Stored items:
• • • •

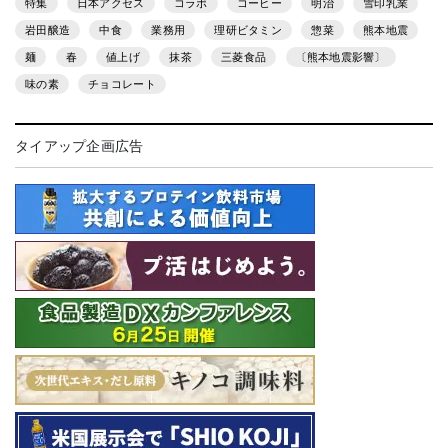
特集
日本アクセス
コラボ
コーヒー
明治
雪印乳業
岩田醸造
中食
業務用
理研ビタミン
惣菜
熊本地震
麺
春
値上げ
抹茶
三菱食品
〔熊本地震影響〕
味の素
チョコレート
タイアップ企画広告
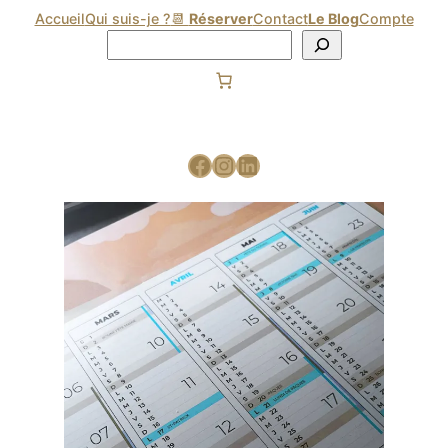
Accueil
Qui suis-je ?
📆
Réserver
Contact
Le Blog
Compte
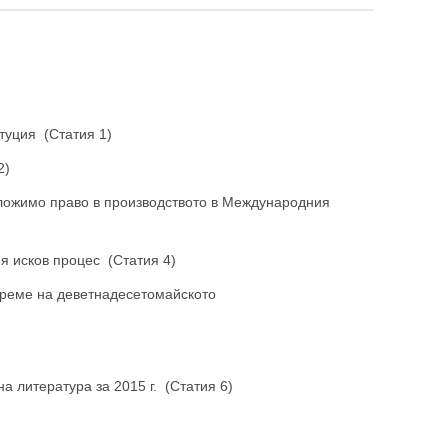
туция (Статия 1)
2)
ложимо право в производството в Международния
я исков процес (Статия 4)
време на деветнадесетомайското
 литература за 2015 г. (Статия 6)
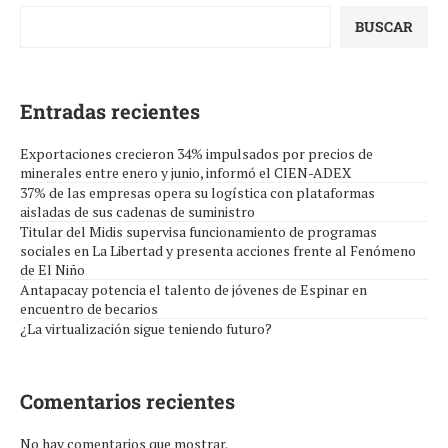
BUSCAR
Entradas recientes
Exportaciones crecieron 34% impulsados por precios de
minerales entre enero y junio, informó el CIEN-ADEX
37% de las empresas opera su logística con plataformas
aisladas de sus cadenas de suministro
Titular del Midis supervisa funcionamiento de programas
sociales en La Libertad y presenta acciones frente al Fenómeno
de El Niño
Antapacay potencia el talento de jóvenes de Espinar en
encuentro de becarios
¿La virtualización sigue teniendo futuro?
Comentarios recientes
No hay comentarios que mostrar.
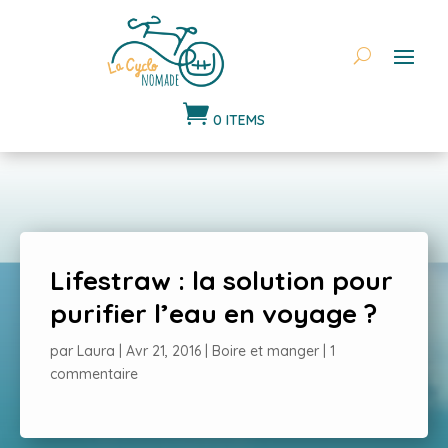

0 ITEMS
Lifestraw : la solution pour
purifier l’eau en voyage ?
par
Laura
|
Avr 21, 2016
|
Boire et manger
|
1
commentaire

• • • •

DIRECTIONS FOR THIS TASK
Report back every line of the entries in which "recientes" occurs.

RESPONSE BELOW
Entradas recientes
Comentarios recientes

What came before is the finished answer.